Researchers map genetic location that explains why certain blood pressure-lowering drugs aren't effective for some people

For the first time, researchers have mapped a genetic location that explains why certain blood pressure-lowering drugs aren't effective for some people, according to researchers at the 2005 American Heart Association High Blood Pressure Research meeting.

"The findings bring us a step closer to developing targeted therapies for patients with high blood pressure who might otherwise be started on medications that won't help," said lead author Sandosh Padmanabhan, Ph.D., specialist registrar at the British Heart Foundation Glasgow Cardiovascular Research Centre at the University of Glasgow in Scotland.

Finding genes that determine a person's response to antihypertensive drugs is critical for effective therapy and also for understanding the cause of the disease, he said. According to American Heart Association, about 65 million Americans have high blood pressure and about 25 percent of them are on medication, but do not have it under control.

Goal blood pressure is less than 140/90 mm Hg, or less than 130/80 mm Hg for those with diabetes or kidney disease.

Uncontrolled high blood pressure can lead to stroke, heart attack, heart failure and/or kidney failure. The World Health Organization estimates that suboptimal blood pressure is responsible for 62 percent of cerebrovascular disease and 49 percent of ischemic heart disease.

The cause of 90 percent to 95 percent of the cases of high blood pressure isn't known, but is likely to be due to multiple genes and environmental factors.

Researchers have been trying to identify genes responsible for high blood pressure. But most studies have been inconclusive, "probably because so many genes are working together," Padmanabhan said.

The research team from the United Kingdom studied a large group of severely hypertensive Caucasian families to try to identify the location of some of these genes. Once they know the location of the gene or genes, it will be easier to actually pinpoint them, Padmanabhan explained.

The investigation (MRC Bright Study) included 2,142 Caucasian families with severe hypertension. The researchers noted what drugs the study participants were taking to control their hypertension and measured their blood pressure after treatment.

The researchers identified 89 sibling pairs who did not respond to ACE inhibitors and beta blockers and 76 sibling pairs who did not respond to calcium channel blockers and diuretics. For purposes of the study, lack of response was defined as a failure to reach target blood pressure levels of 140/90 mm Hg or a reduction in blood pressure of less than 20 points.
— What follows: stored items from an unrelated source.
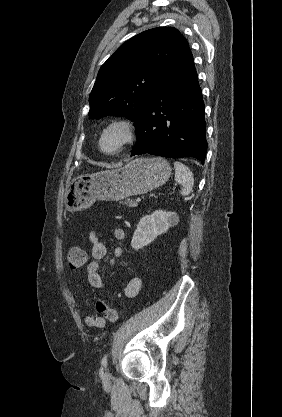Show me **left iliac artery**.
<instances>
[{
	"mask_svg": "<svg viewBox=\"0 0 282 417\" xmlns=\"http://www.w3.org/2000/svg\"><path fill=\"white\" fill-rule=\"evenodd\" d=\"M107 358H108V355H107V354H105V355H104V357L102 358V364H103L104 366H106V365H107Z\"/></svg>",
	"mask_w": 282,
	"mask_h": 417,
	"instance_id": "44dca946",
	"label": "left iliac artery"
}]
</instances>
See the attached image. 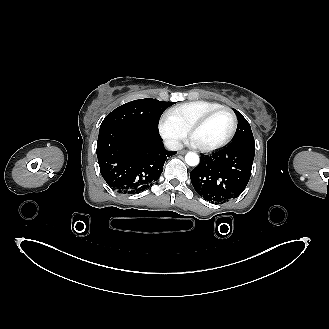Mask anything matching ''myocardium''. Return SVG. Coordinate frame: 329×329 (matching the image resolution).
<instances>
[{"mask_svg":"<svg viewBox=\"0 0 329 329\" xmlns=\"http://www.w3.org/2000/svg\"><path fill=\"white\" fill-rule=\"evenodd\" d=\"M221 112H228L232 118V128H231L230 133L223 141H221L217 144H214V145L202 146V145L196 144L195 146L198 150H200L202 152H210V151L217 150V149L222 148L225 145H227L235 136V133H236V130L238 127V119H237L235 112L230 107H227V106H222L220 108L214 109V110L210 111L209 113H207L206 115H204L203 117H201L200 119H198L197 121H195L189 128V136L192 138L194 132L198 128L202 127L211 118H213L215 115H217Z\"/></svg>","mask_w":329,"mask_h":329,"instance_id":"myocardium-1","label":"myocardium"}]
</instances>
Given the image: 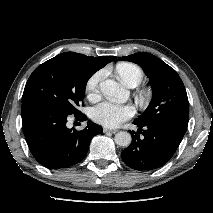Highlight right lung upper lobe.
Wrapping results in <instances>:
<instances>
[{"label": "right lung upper lobe", "mask_w": 213, "mask_h": 213, "mask_svg": "<svg viewBox=\"0 0 213 213\" xmlns=\"http://www.w3.org/2000/svg\"><path fill=\"white\" fill-rule=\"evenodd\" d=\"M65 56L84 62L89 65L95 72L103 68L106 64L112 62L115 56L89 57L75 52L62 53Z\"/></svg>", "instance_id": "right-lung-upper-lobe-1"}]
</instances>
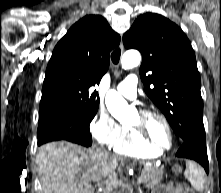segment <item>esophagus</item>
I'll use <instances>...</instances> for the list:
<instances>
[{"label": "esophagus", "instance_id": "1", "mask_svg": "<svg viewBox=\"0 0 221 193\" xmlns=\"http://www.w3.org/2000/svg\"><path fill=\"white\" fill-rule=\"evenodd\" d=\"M120 48H121V50H123V49H124V45H123L122 40H121V42H120Z\"/></svg>", "mask_w": 221, "mask_h": 193}]
</instances>
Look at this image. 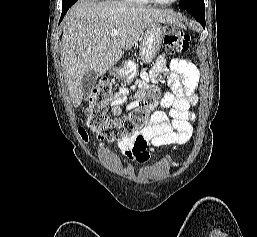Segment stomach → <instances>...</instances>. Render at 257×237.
Listing matches in <instances>:
<instances>
[{"label": "stomach", "instance_id": "0dacf381", "mask_svg": "<svg viewBox=\"0 0 257 237\" xmlns=\"http://www.w3.org/2000/svg\"><path fill=\"white\" fill-rule=\"evenodd\" d=\"M166 35V27L160 22L149 25L142 34L140 43V59L144 63H150L158 54L164 36ZM137 69L133 61H126L118 70L120 77L128 83L136 76Z\"/></svg>", "mask_w": 257, "mask_h": 237}]
</instances>
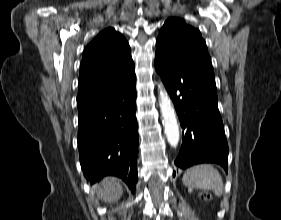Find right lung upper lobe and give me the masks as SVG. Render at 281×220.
<instances>
[{
	"instance_id": "1",
	"label": "right lung upper lobe",
	"mask_w": 281,
	"mask_h": 220,
	"mask_svg": "<svg viewBox=\"0 0 281 220\" xmlns=\"http://www.w3.org/2000/svg\"><path fill=\"white\" fill-rule=\"evenodd\" d=\"M135 79L128 42L114 28H107L85 47L79 73L77 103L119 90Z\"/></svg>"
}]
</instances>
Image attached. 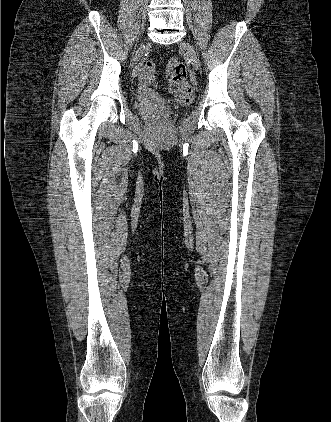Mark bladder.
<instances>
[{
  "instance_id": "bladder-1",
  "label": "bladder",
  "mask_w": 331,
  "mask_h": 422,
  "mask_svg": "<svg viewBox=\"0 0 331 422\" xmlns=\"http://www.w3.org/2000/svg\"><path fill=\"white\" fill-rule=\"evenodd\" d=\"M145 101L150 102L151 104L155 105L157 98L156 97L146 98Z\"/></svg>"
}]
</instances>
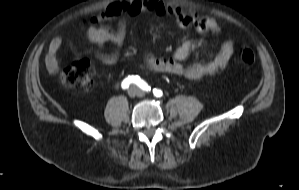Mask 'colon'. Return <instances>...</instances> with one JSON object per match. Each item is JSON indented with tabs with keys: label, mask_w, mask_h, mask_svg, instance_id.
I'll use <instances>...</instances> for the list:
<instances>
[{
	"label": "colon",
	"mask_w": 299,
	"mask_h": 190,
	"mask_svg": "<svg viewBox=\"0 0 299 190\" xmlns=\"http://www.w3.org/2000/svg\"><path fill=\"white\" fill-rule=\"evenodd\" d=\"M240 59L244 65L251 66L255 61L254 51L249 46H243L240 52ZM61 77L64 84L80 92H88L92 89L91 67L85 59L75 60L65 68Z\"/></svg>",
	"instance_id": "colon-1"
}]
</instances>
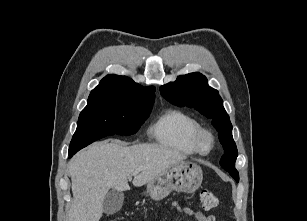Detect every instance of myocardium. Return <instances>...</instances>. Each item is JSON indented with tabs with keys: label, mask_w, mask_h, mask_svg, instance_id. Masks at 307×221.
Segmentation results:
<instances>
[{
	"label": "myocardium",
	"mask_w": 307,
	"mask_h": 221,
	"mask_svg": "<svg viewBox=\"0 0 307 221\" xmlns=\"http://www.w3.org/2000/svg\"><path fill=\"white\" fill-rule=\"evenodd\" d=\"M205 142L208 143L207 147L204 146ZM192 144L197 153L206 155L213 150L215 138L210 130L200 127L193 134Z\"/></svg>",
	"instance_id": "obj_1"
}]
</instances>
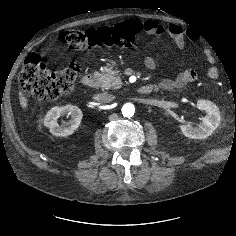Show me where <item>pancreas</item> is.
<instances>
[{
	"label": "pancreas",
	"mask_w": 236,
	"mask_h": 236,
	"mask_svg": "<svg viewBox=\"0 0 236 236\" xmlns=\"http://www.w3.org/2000/svg\"><path fill=\"white\" fill-rule=\"evenodd\" d=\"M119 72L117 69L105 67L101 73L97 74L98 86L103 90L120 88L122 81L118 76Z\"/></svg>",
	"instance_id": "cf45deb5"
}]
</instances>
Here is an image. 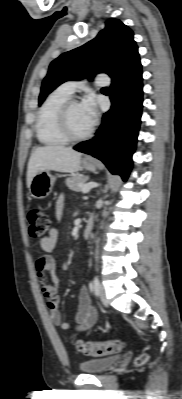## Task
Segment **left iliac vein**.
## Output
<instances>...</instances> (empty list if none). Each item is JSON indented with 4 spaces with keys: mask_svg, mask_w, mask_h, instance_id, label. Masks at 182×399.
I'll use <instances>...</instances> for the list:
<instances>
[{
    "mask_svg": "<svg viewBox=\"0 0 182 399\" xmlns=\"http://www.w3.org/2000/svg\"><path fill=\"white\" fill-rule=\"evenodd\" d=\"M99 296H100V300L102 301V303L105 306H107L108 305V300L106 298V292H105V288L103 286H100Z\"/></svg>",
    "mask_w": 182,
    "mask_h": 399,
    "instance_id": "4c4485c4",
    "label": "left iliac vein"
}]
</instances>
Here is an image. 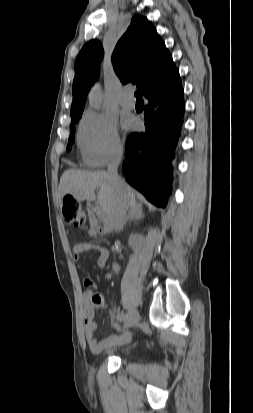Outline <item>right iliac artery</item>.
<instances>
[{
  "instance_id": "right-iliac-artery-1",
  "label": "right iliac artery",
  "mask_w": 253,
  "mask_h": 413,
  "mask_svg": "<svg viewBox=\"0 0 253 413\" xmlns=\"http://www.w3.org/2000/svg\"><path fill=\"white\" fill-rule=\"evenodd\" d=\"M127 317H128L127 314L121 313V314L118 315L117 318H118L120 321H122V320H126Z\"/></svg>"
}]
</instances>
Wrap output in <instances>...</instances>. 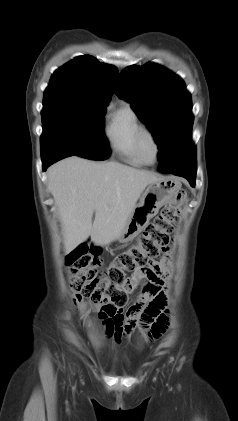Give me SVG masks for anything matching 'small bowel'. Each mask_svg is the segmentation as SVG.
<instances>
[{
    "mask_svg": "<svg viewBox=\"0 0 238 421\" xmlns=\"http://www.w3.org/2000/svg\"><path fill=\"white\" fill-rule=\"evenodd\" d=\"M172 266V254L167 251L158 261L132 274L134 288L142 284L140 295L123 315L116 310L109 322H104L106 331L116 342L135 328L149 330L152 336L161 333L167 324L166 279ZM133 288V289H134ZM96 308V307H95ZM88 309L86 308L85 311Z\"/></svg>",
    "mask_w": 238,
    "mask_h": 421,
    "instance_id": "small-bowel-1",
    "label": "small bowel"
}]
</instances>
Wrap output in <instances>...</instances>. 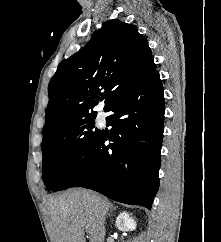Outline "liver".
Here are the masks:
<instances>
[{"instance_id": "obj_1", "label": "liver", "mask_w": 221, "mask_h": 242, "mask_svg": "<svg viewBox=\"0 0 221 242\" xmlns=\"http://www.w3.org/2000/svg\"><path fill=\"white\" fill-rule=\"evenodd\" d=\"M112 204L106 198L84 189H69L50 198L49 235L53 242H103L105 218Z\"/></svg>"}]
</instances>
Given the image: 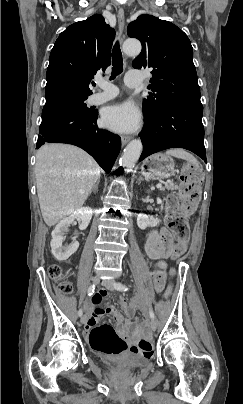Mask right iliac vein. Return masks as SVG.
<instances>
[{"label":"right iliac vein","instance_id":"1","mask_svg":"<svg viewBox=\"0 0 243 404\" xmlns=\"http://www.w3.org/2000/svg\"><path fill=\"white\" fill-rule=\"evenodd\" d=\"M92 281H93V284H98L99 281H100V277H99V276H95V277H93ZM86 319H87L86 315H83V316L81 317V320H80L81 323L84 324V323L86 322Z\"/></svg>","mask_w":243,"mask_h":404}]
</instances>
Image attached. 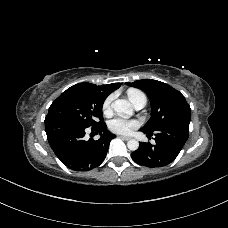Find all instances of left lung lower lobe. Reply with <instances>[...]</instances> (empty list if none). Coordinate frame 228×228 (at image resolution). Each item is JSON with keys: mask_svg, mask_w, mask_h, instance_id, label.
Listing matches in <instances>:
<instances>
[{"mask_svg": "<svg viewBox=\"0 0 228 228\" xmlns=\"http://www.w3.org/2000/svg\"><path fill=\"white\" fill-rule=\"evenodd\" d=\"M141 131L150 136L154 133L156 143L152 145L142 142L131 153L132 159L142 166L163 167L173 162L183 148L189 135V122L169 124L156 132Z\"/></svg>", "mask_w": 228, "mask_h": 228, "instance_id": "left-lung-lower-lobe-1", "label": "left lung lower lobe"}]
</instances>
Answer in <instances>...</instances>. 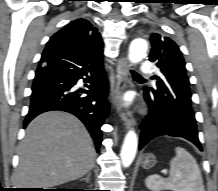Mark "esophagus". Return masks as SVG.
Masks as SVG:
<instances>
[{"label":"esophagus","instance_id":"obj_1","mask_svg":"<svg viewBox=\"0 0 218 191\" xmlns=\"http://www.w3.org/2000/svg\"><path fill=\"white\" fill-rule=\"evenodd\" d=\"M127 84L128 61L126 56H121L116 62L115 100L119 117L124 122V124L129 127L133 123L132 113L124 107V104L121 100L122 94L127 88Z\"/></svg>","mask_w":218,"mask_h":191}]
</instances>
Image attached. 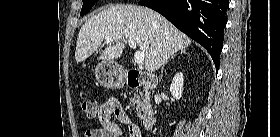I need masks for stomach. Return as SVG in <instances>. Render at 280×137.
I'll list each match as a JSON object with an SVG mask.
<instances>
[{"instance_id":"obj_1","label":"stomach","mask_w":280,"mask_h":137,"mask_svg":"<svg viewBox=\"0 0 280 137\" xmlns=\"http://www.w3.org/2000/svg\"><path fill=\"white\" fill-rule=\"evenodd\" d=\"M95 76L101 85L109 89L121 87L124 79L122 68L110 60H103L97 64Z\"/></svg>"}]
</instances>
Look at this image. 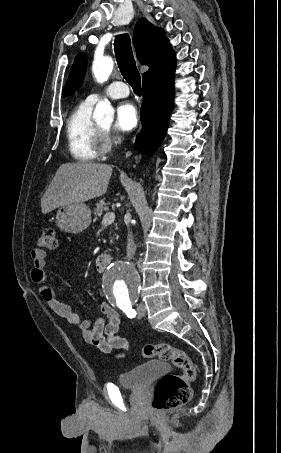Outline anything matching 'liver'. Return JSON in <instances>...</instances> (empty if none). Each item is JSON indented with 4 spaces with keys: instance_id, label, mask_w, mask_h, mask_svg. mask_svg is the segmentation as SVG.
Here are the masks:
<instances>
[{
    "instance_id": "liver-1",
    "label": "liver",
    "mask_w": 281,
    "mask_h": 453,
    "mask_svg": "<svg viewBox=\"0 0 281 453\" xmlns=\"http://www.w3.org/2000/svg\"><path fill=\"white\" fill-rule=\"evenodd\" d=\"M112 166L100 162L60 164L51 184L41 198L44 214L70 202H86L107 190Z\"/></svg>"
}]
</instances>
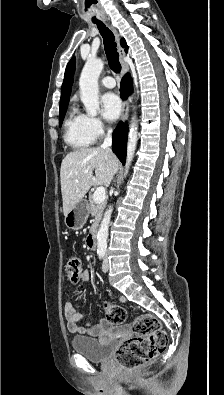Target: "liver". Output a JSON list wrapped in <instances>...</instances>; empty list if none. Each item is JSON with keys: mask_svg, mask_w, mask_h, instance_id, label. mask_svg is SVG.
I'll return each mask as SVG.
<instances>
[{"mask_svg": "<svg viewBox=\"0 0 224 395\" xmlns=\"http://www.w3.org/2000/svg\"><path fill=\"white\" fill-rule=\"evenodd\" d=\"M118 165L113 152L101 147L81 148L68 153L60 169L64 215L83 199L91 186H109Z\"/></svg>", "mask_w": 224, "mask_h": 395, "instance_id": "1", "label": "liver"}]
</instances>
The researchers then collected and analyzed DNA samples from all the siblings. Using genome-wide linkage analysis, they located a region on chromosome 2 that appears to be involved in causing high blood pressure in people who do not respond to ACE inhibitors and beta blockers.

"In other words, the same variation in genetic markers on chromosome 2 was significantly more likely to be found in the non-responders than in people who did respond to ACE inhibitors and beta blockers," Padmanabhan said.

African Americans, not Caucasians, typically have salt-sensitive high blood pressure that does not respond to ACE inhibitors and beta blockers, he said. And coincidentally, a recent American study showed that high blood pressure in African Americans maps to this exact same chromosome region.

Taken together, "the studies show that there is a strong likelihood that this region on the short arm of chromosome 2 may contain the gene or genes responsible for a salt-sensitive form of hypertension that is unresponsive to ACE inhibitors and beta blockers," Padmanabhan said.

The next step, he said is to pinpoint the exact mutant gene or genes responsible for this drug response. "Knowing who will not respond to certain drugs will allow us to tailor treatment for maximum benefit and the least side effects," Padmanabhan said.

Co-authors are Chris Wallace, Ph.D.; Patricia B. Munroe Ph.D.; Morris Brown, F.R.C.P.; Nilesh Samani, F.R.C.P.; David Clayton, Ph.D.; Martin Farrall, Ph.D.; John Webster, F.R.C.P.; Mark Lathrop, Ph.D.; Mark Caulfield, F.R.C.P.; Anna F. Dominiczak, F.R.C.P.; and John M. Connell, F.R.C.P.